Warehousing/Security Bonds

This bond is granted to importers whose goods are kept at a licensed bonded warehouse(s), pending payment of their import duties. If the importer defaults or fails to pay customs duties and taxes eligible on these goods at the bonded warehouse, the guarantor will pay Customs these lost duties.

Removal Bonds

These are guarantees to Customs that should the goods being removed from a given warehouse(s) not reach their destination, and this leads to a loss of duty to the State, the guarantor will pay this amount to Customs.

Frequently Asked Questions

Our links with the top insurers in the country help us get multiple quotes for comparison within minutes. We actually do these at no cost to you. Just place a call to us now.

What are the types of insurance?

General Insurance – General Insurance provides financial security and protection for your movable & immovable assets and investments. It could be your house, vehicle, office assets, business operations, personal belongings, etc.
Types: Motor Insurance, Travel Insurance, Home Insurance, Personal Liability, Business Insurance, Property Insurance and more.

Life Insurance – Life Insurance plan(s) pays a certain amount of money (lump sum or part) to the insured person as per the plan term or to his or her beneficiary in the event of the death of the insured. Types: Term Plans, Income Replacement, Child Plans, Retirement Plans, Tax Saving Plans, Money-Back Plans, Monthly Income Plans, Funeral Plans, Short Term Guarantee Plans, Systematic Investment Plans and more.

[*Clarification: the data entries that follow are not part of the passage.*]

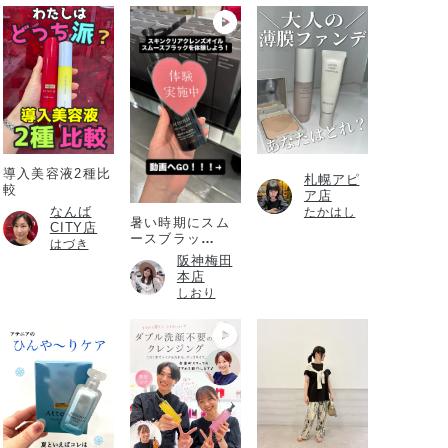
導入美容液2種比
札幌アピ
較
ア店
なんば
たかはし
暑い時期にスム
CITY店
ースブラッ
はづき
ク！！！
阪神梅田
本店
しおり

Health Insurance – Health Insurance gives coverage for the insured’s medical or hospital expenses.
This assures that you and your family will have enough money to pay for expenses if ever you get ill and are hospitalized. Types: Individual Health Plans, Family Health Plans, Corporate or Group Health Plans, Critical Illness Plans, Preventive Health Plans and more.

Micro-insurance – Micro-insurance as the name suggests, encompasses of life, health and general insurance but offers coverage to low-income households or individuals who have little savings. It is tailored specifically for lower valued assets and compensation for illness, injury or death. Some of these risks include agricultural insurance, insurance for theft or fire, health insurance, term life insurance, death insurance, disability insurance and insurance for natural disasters and more.

How to choose an insurance company
Buying an insurance policy is a serious commitment. It is a long-term investment that you need to carefully think about. It will serve as a security for you and your loved ones, which is why you should explore all the options before you finally, decide the policy that you want to buy and with which company.
Here are some of the things that you need to consider before choosing an insurance plan, hence a company:

• The reputation of the insurance company
• Compare the benefits and coverage of their policies.
• Is it the right type for your needs?
• What is the claims settlement ratio?
• Terms and Conditions of their policies.
• Policy serving and claims handling (are they prompt and efficient).
• If you are ready to explore your options, then let the experts assist you!

How to choose the best insurance plan
(Life & Health policies especially)

1. First, understand your requirements (future financial needs, your child’s education, marriage, or some other requirement).
2. Second, calculate how much premium you can pay every month or quarterly or half-yearly or annually.
3. See what benefits the Plan gives (each insurance company gives different benefits, so compare).
4. Decide on the tenure of the Plan.
5. See whether it is value for your hard earned money.
6. Decide the Sum Assured, the more the sum assured, the more the benefits.
7. Read the Terms and Conditions of the Plan.
8. Find out how prompt the insurance company is in settlement of claims for the plan.

What is an insurance policy?
An insurance policy is the nature of contract in question… where an individual gets financial protection or gets insured against any losses of property or other assets from an insurance company.
What is a quote?
A quote or quotation is basically an estimate of what you are required to pay as a premium to get that insurance policy. This quote can change or be negotiated by both the insurer and the insured. The agreed value becomes the ultimate premium of the policy.